Ça m’a apporté de l’humilité et de l’écoute. Depuis, j’arrête de me rabaisser, j’ai le souhait de m’en sortir tout seul.

Alioun

« Ça m’a apporté de l’humilité et de l’écoute », témoigne Alioun. « Depuis, j’arrête de me rabaisser, j’ai le souhait de m’en sortir tout seul. Maintenant, je veux un travail et un logement. Je sens que je suis passé à une autre étape avec le théâtre. »
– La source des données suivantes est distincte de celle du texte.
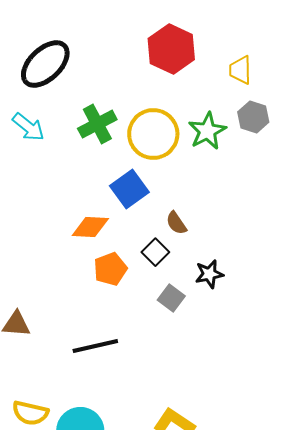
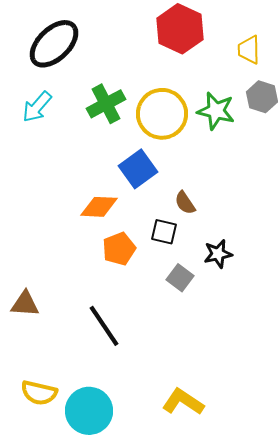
cyan arrow: (28, 127) -> (37, 107), turned 92
green star: (207, 131) -> (216, 111), turned -30
black square: (155, 252) -> (164, 232), turned -32
black line: (95, 346) -> (104, 326), turned 69

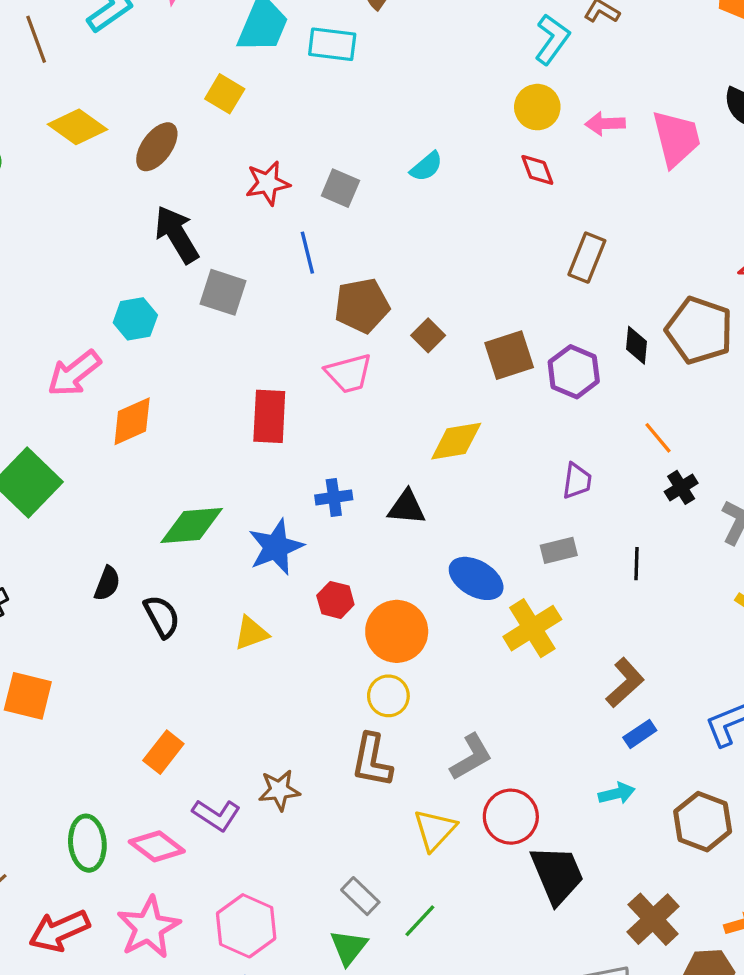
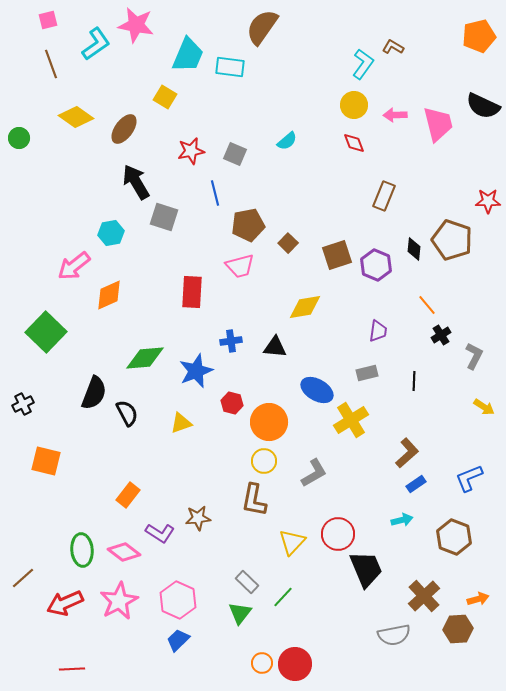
black semicircle: (107, 583) -> (94, 393), size x1.6
gray L-shape: (471, 757) -> (314, 473), moved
« J’ai retrouvé une confiance que j’avais perdue. Peut-être qu’un jour, je pourrais repasser des entretiens professionnels… Le théâtre nous a tous métamorphosés », conclut Pascal. Ce dernier se voit d’ailleurs continuer à jouer sur les planches et il aimerait que la pièce tourne dans d’autres théâtres de France. Pour porter leur message ailleurs. Et faire entendre la voix des sans-voix.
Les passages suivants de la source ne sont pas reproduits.